Revolutionary forces have also committed atrocity crimes. For example, on August 5, 2024, the Arakan Army, an ethnic armed group fighting the Myanmar junta, massacred Rohingya civilians as they attempted to flee fighting by crossing the Naf River, which separates Myanmar from neighboring Bangladesh. According to a Fortify Rights investigation, AA drones, artillery, and gunfire killed over one hundred Rohingya men, women, and children. The AA publicly denied responsibility for those killings. In another case, on January 23, 2025, Fortify Rights published an analysis of two leaked videos filmed by AA soldiers, in which AA personnel brutally executed two prisoners of war. Within 24 hours of publication, the AA acknowledged its responsibility for the crimes, vowed accountability, and committed to preventing future atrocities.

The 46 organizations called on “all parties to the armed conflict in Myanmar to comply with international humanitarian law and engage with international justice mechanisms.”

In November 2024, the ICC Prosecutor Karim A.A. Khan announced that his office is seeking an arrest warrant for Myanmar junta leader Min Aung Hlaing “for the crimes against humanity of deportation and persecution of the Rohingya, committed in Myanmar, and in part in Bangladesh.” This is the first time the Prosecutor’s office has sought an arrest warrant for someone from Myanmar.

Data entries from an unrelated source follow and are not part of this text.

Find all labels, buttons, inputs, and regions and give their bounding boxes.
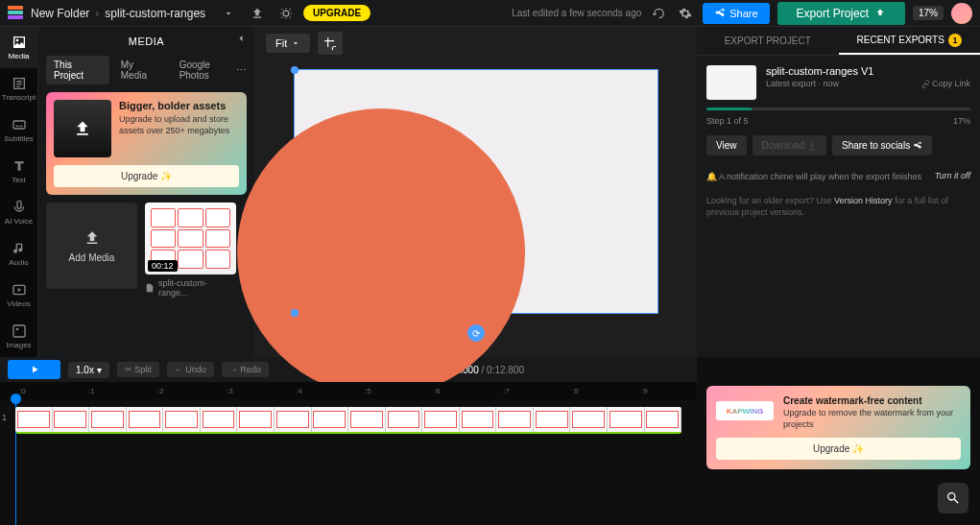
media-item-label: split-custom-range... [145, 274, 236, 301]
media-panel-title: MEDIA [38, 27, 254, 56]
share-button[interactable]: Share [703, 3, 769, 24]
copy-link-button[interactable]: Copy Link [921, 79, 970, 88]
breadcrumb: New Folder › split-custom-ranges [31, 7, 205, 20]
watermark-promo: KAPWING Create watermark-free content Up… [706, 386, 970, 469]
sidebar-item-aivoice[interactable]: AI Voice [0, 192, 37, 233]
upgrade-promo: Bigger, bolder assets Upgrade to upload … [46, 92, 247, 195]
play-button[interactable] [8, 360, 60, 379]
folder-name[interactable]: New Folder [31, 7, 89, 20]
export-thumbnail[interactable] [706, 65, 756, 100]
version-history-link[interactable]: Version History [834, 196, 893, 205]
tab-this-project[interactable]: This Project [46, 56, 109, 84]
fit-button[interactable]: Fit [266, 34, 310, 53]
history-icon[interactable] [649, 4, 668, 23]
turn-off-button[interactable]: Turn it off [935, 171, 970, 180]
logo[interactable] [8, 6, 23, 21]
canvas-shape[interactable] [237, 108, 525, 396]
tool-sidebar: Media Transcript Subtitles Text AI Voice… [0, 27, 38, 357]
watermark-desc: Upgrade to remove the watermark from you… [783, 408, 961, 430]
promo-upgrade-button[interactable]: Upgrade ✨ [54, 165, 239, 187]
progress-bar [706, 107, 970, 110]
tab-export-project[interactable]: EXPORT PROJECT [697, 27, 839, 55]
duration-badge: 00:12 [148, 260, 178, 272]
chevron-down-icon[interactable] [219, 4, 238, 23]
export-project-button[interactable]: Export Project [777, 2, 905, 25]
gear-icon[interactable] [676, 4, 695, 23]
sidebar-item-images[interactable]: Images [0, 316, 37, 357]
export-title: split-custom-ranges V1 [766, 65, 970, 77]
rotate-handle[interactable]: ⟳ [467, 324, 485, 342]
track-label: 1 [2, 413, 7, 422]
promo-title: Bigger, bolder assets [119, 100, 239, 111]
sidebar-item-audio[interactable]: Audio [0, 233, 37, 274]
sidebar-item-text[interactable]: Text [0, 151, 37, 192]
sun-icon[interactable] [276, 4, 296, 23]
sidebar-item-videos[interactable]: Videos [0, 274, 37, 316]
project-name[interactable]: split-custom-ranges [105, 7, 205, 20]
share-socials-button[interactable]: Share to socials [832, 135, 932, 155]
sidebar-item-subtitles[interactable]: Subtitles [0, 109, 37, 151]
zoom-select[interactable]: 1.0x ▾ [68, 362, 109, 378]
timeline-ruler[interactable]: :0 :1 :2 :3 :4 :5 :6 :7 :8 :9 [0, 382, 697, 399]
promo-image [54, 100, 111, 157]
svg-point-0 [15, 39, 18, 42]
progress-step: Step 1 of 5 [706, 116, 749, 126]
last-edited: Last edited a few seconds ago [512, 8, 641, 18]
undo-button[interactable]: ← Undo [167, 362, 214, 377]
sidebar-item-media[interactable]: Media [0, 27, 37, 68]
redo-button[interactable]: → Redo [222, 362, 269, 377]
older-export-text: Looking for an older export? Use Version… [706, 195, 970, 219]
upload-icon[interactable] [248, 4, 267, 23]
collapse-icon[interactable] [235, 33, 247, 46]
more-icon[interactable]: ⋯ [236, 64, 247, 77]
watermark-upgrade-button[interactable]: Upgrade ✨ [716, 438, 961, 460]
upgrade-button[interactable]: UPGRADE [303, 5, 370, 21]
avatar[interactable] [951, 3, 972, 24]
view-button[interactable]: View [706, 135, 747, 155]
tab-my-media[interactable]: My Media [113, 56, 168, 84]
tab-recent-exports[interactable]: RECENT EXPORTS1 [839, 27, 981, 55]
svg-rect-3 [13, 325, 25, 337]
video-track[interactable] [15, 407, 681, 434]
export-meta: Latest export · now [766, 79, 839, 88]
watermark-title: Create watermark-free content [783, 395, 961, 406]
sidebar-item-transcript[interactable]: Transcript [0, 68, 37, 109]
resize-handle-tl[interactable] [291, 66, 299, 74]
progress-percent: 17% [953, 116, 970, 126]
crop-button[interactable] [318, 32, 343, 55]
svg-rect-1 [13, 121, 25, 129]
download-button[interactable]: Download [753, 135, 826, 155]
kapwing-logo: KAPWING [716, 401, 774, 420]
export-percent: 17% [913, 6, 944, 20]
exports-count-badge: 1 [948, 34, 962, 47]
canvas[interactable]: ⟳ [294, 69, 658, 314]
add-media-button[interactable]: Add Media [46, 203, 137, 289]
split-button[interactable]: ✂ Split [117, 362, 159, 377]
media-item[interactable]: 00:12 split-custom-range... [145, 203, 236, 301]
breadcrumb-sep: › [95, 7, 99, 20]
search-button[interactable] [938, 483, 968, 513]
promo-desc: Upgrade to upload and store assets over … [119, 114, 239, 136]
svg-point-4 [15, 328, 18, 331]
chime-notice: 🔔 A notification chime will play when th… [706, 171, 927, 183]
resize-handle-bl[interactable] [291, 309, 299, 317]
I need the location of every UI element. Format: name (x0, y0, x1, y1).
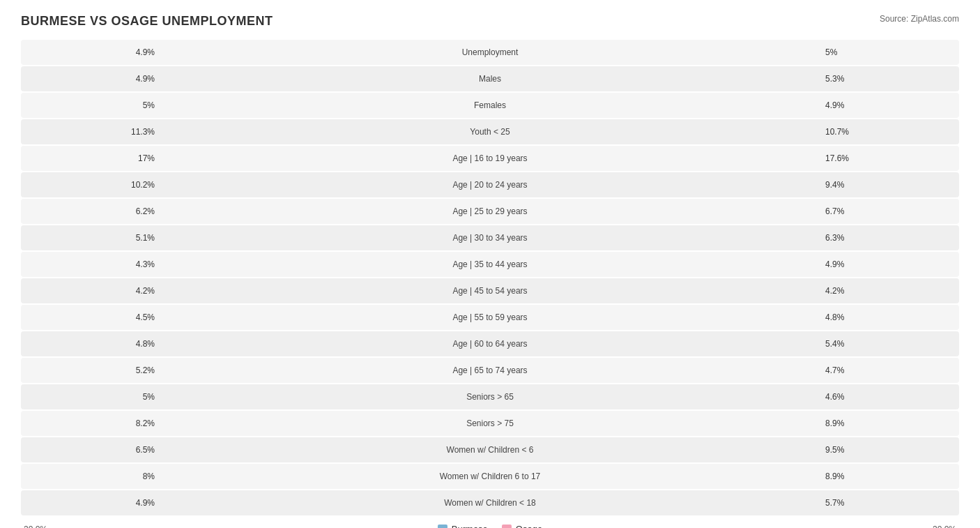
bar-area: Age | 65 to 74 years (160, 358, 820, 383)
chart-rows: 4.9%Unemployment5%4.9%Males5.3%5%Females… (21, 40, 959, 517)
bar-right-value: 10.7% (820, 127, 959, 137)
bar-area: Seniors > 65 (160, 384, 820, 409)
legend-box-blue (438, 525, 447, 529)
bar-center-label: Seniors > 75 (466, 418, 514, 428)
bar-left-value: 4.9% (21, 498, 160, 508)
bar-area: Males (160, 66, 820, 91)
bar-right-value: 4.8% (820, 312, 959, 322)
bar-left-value: 4.3% (21, 259, 160, 269)
bar-area: Youth < 25 (160, 119, 820, 144)
bar-left-value: 8% (21, 472, 160, 481)
bar-center-label: Seniors > 65 (466, 392, 514, 402)
chart-row: 5.1%Age | 30 to 34 years6.3% (21, 225, 959, 250)
chart-row: 10.2%Age | 20 to 24 years9.4% (21, 172, 959, 197)
bar-left-value: 8.2% (21, 418, 160, 428)
bar-left-value: 11.3% (21, 127, 160, 137)
bar-right-value: 4.7% (820, 365, 959, 375)
chart-header: BURMESE VS OSAGE UNEMPLOYMENT Source: Zi… (21, 14, 959, 29)
bar-center-label: Unemployment (462, 47, 519, 57)
chart-row: 4.8%Age | 60 to 64 years5.4% (21, 331, 959, 356)
bar-area: Age | 60 to 64 years (160, 331, 820, 356)
bar-center-label: Age | 35 to 44 years (452, 259, 527, 269)
chart-row: 8.2%Seniors > 758.9% (21, 411, 959, 436)
chart-title: BURMESE VS OSAGE UNEMPLOYMENT (21, 14, 273, 29)
bar-left-value: 4.9% (21, 47, 160, 57)
bar-right-value: 4.2% (820, 286, 959, 296)
bar-area: Age | 16 to 19 years (160, 146, 820, 171)
bar-right-value: 6.7% (820, 206, 959, 216)
chart-row: 11.3%Youth < 2510.7% (21, 119, 959, 144)
bar-right-value: 5.7% (820, 498, 959, 508)
bar-left-value: 10.2% (21, 180, 160, 190)
bar-left-value: 6.5% (21, 445, 160, 455)
legend-label-osage: Osage (516, 524, 542, 528)
bar-right-value: 9.5% (820, 445, 959, 455)
chart-row: 4.2%Age | 45 to 54 years4.2% (21, 278, 959, 303)
bar-left-value: 6.2% (21, 206, 160, 216)
chart-row: 6.5%Women w/ Children < 69.5% (21, 437, 959, 462)
bar-center-label: Women w/ Children < 6 (447, 445, 534, 455)
bar-center-label: Age | 20 to 24 years (452, 180, 527, 190)
bar-area: Age | 35 to 44 years (160, 252, 820, 277)
bar-right-value: 5.4% (820, 339, 959, 349)
chart-row: 17%Age | 16 to 19 years17.6% (21, 146, 959, 171)
bar-right-value: 9.4% (820, 180, 959, 190)
bar-left-value: 17% (21, 153, 160, 163)
bar-right-value: 8.9% (820, 472, 959, 481)
bar-area: Unemployment (160, 40, 820, 65)
bar-area: Women w/ Children < 6 (160, 437, 820, 462)
bar-right-value: 17.6% (820, 153, 959, 163)
bar-left-value: 5% (21, 392, 160, 402)
chart-row: 5.2%Age | 65 to 74 years4.7% (21, 358, 959, 383)
chart-row: 4.9%Males5.3% (21, 66, 959, 91)
legend-item-burmese: Burmese (438, 524, 488, 528)
bar-area: Women w/ Children < 18 (160, 490, 820, 515)
chart-row: 4.3%Age | 35 to 44 years4.9% (21, 252, 959, 277)
bar-right-value: 4.9% (820, 259, 959, 269)
footer-scale-left: 20.0% (21, 525, 160, 529)
bar-left-value: 5.1% (21, 233, 160, 243)
bar-left-value: 5% (21, 100, 160, 110)
bar-center-label: Youth < 25 (470, 127, 510, 137)
chart-row: 4.5%Age | 55 to 59 years4.8% (21, 305, 959, 330)
bar-area: Women w/ Children 6 to 17 (160, 464, 820, 489)
chart-container: BURMESE VS OSAGE UNEMPLOYMENT Source: Zi… (0, 0, 980, 528)
chart-row: 5%Females4.9% (21, 93, 959, 118)
bar-right-value: 4.6% (820, 392, 959, 402)
chart-row: 8%Women w/ Children 6 to 178.9% (21, 464, 959, 489)
bar-area: Age | 25 to 29 years (160, 199, 820, 224)
bar-area: Females (160, 93, 820, 118)
bar-area: Age | 30 to 34 years (160, 225, 820, 250)
bar-area: Age | 20 to 24 years (160, 172, 820, 197)
bar-area: Age | 45 to 54 years (160, 278, 820, 303)
bar-right-value: 5% (820, 47, 959, 57)
bar-left-value: 4.8% (21, 339, 160, 349)
chart-row: 4.9%Unemployment5% (21, 40, 959, 65)
legend: Burmese Osage (438, 524, 542, 528)
bar-right-value: 8.9% (820, 418, 959, 428)
bar-right-value: 6.3% (820, 233, 959, 243)
footer-scale-right: 20.0% (820, 525, 959, 529)
bar-left-value: 4.5% (21, 312, 160, 322)
legend-box-pink (502, 525, 512, 529)
bar-center-label: Women w/ Children < 18 (444, 498, 536, 508)
bar-center-label: Age | 16 to 19 years (452, 153, 527, 163)
bar-right-value: 4.9% (820, 100, 959, 110)
bar-area: Age | 55 to 59 years (160, 305, 820, 330)
bar-center-label: Age | 30 to 34 years (452, 233, 527, 243)
bar-left-value: 4.9% (21, 74, 160, 84)
bar-center-label: Age | 65 to 74 years (452, 365, 527, 375)
bar-area: Seniors > 75 (160, 411, 820, 436)
bar-center-label: Age | 25 to 29 years (452, 206, 527, 216)
bar-center-label: Age | 45 to 54 years (452, 286, 527, 296)
legend-label-burmese: Burmese (452, 524, 488, 528)
chart-row: 6.2%Age | 25 to 29 years6.7% (21, 199, 959, 224)
bar-left-value: 5.2% (21, 365, 160, 375)
bar-center-label: Females (474, 100, 506, 110)
bar-center-label: Women w/ Children 6 to 17 (440, 472, 541, 481)
chart-row: 5%Seniors > 654.6% (21, 384, 959, 409)
bar-left-value: 4.2% (21, 286, 160, 296)
chart-source: Source: ZipAtlas.com (880, 14, 959, 24)
chart-row: 4.9%Women w/ Children < 185.7% (21, 490, 959, 515)
legend-item-osage: Osage (502, 524, 542, 528)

“If these [ICC] requests are granted, authorities in ICC member states must urgently comply with an arrest warrant for a suspect present within their jurisdiction and hand the person over to the ICC to face their accusers in a fair trial for alleged crimes under international law,” the joint statement said.

Fortify Rights urges ICC member states to use Article 14 of the Rome Statute to refer the crimes committed in Myanmar to the ICC Prosecutor. In August 2021, Myanmar’s democratic National Unity Government (NUG) submitted a declaration to the ICC giving the court jurisdiction under article 12(3) of the court’s statute, also known as the Rome Statute. On February 9, the ICC formally acknowledged receipt of the NUG’s declaration. Article 14 of the Rome Statute gives ICC Member States the right to refer crimes under the court’s jurisdiction directly to the ICC chief prosecutor if there is a reasonable presumption that the court would have jurisdiction, and the NUG’s 12(3) declaration satisfies that requirement.

“Justice cannot wait any longer,” said Chit Seng at Fortify Rights. “U.N. Member States must take concrete steps to deliver justice for all victims of Myanmar military junta, including by using Article 14 to refer the crimes to the ICC prosecutor for investigation and prosecution.”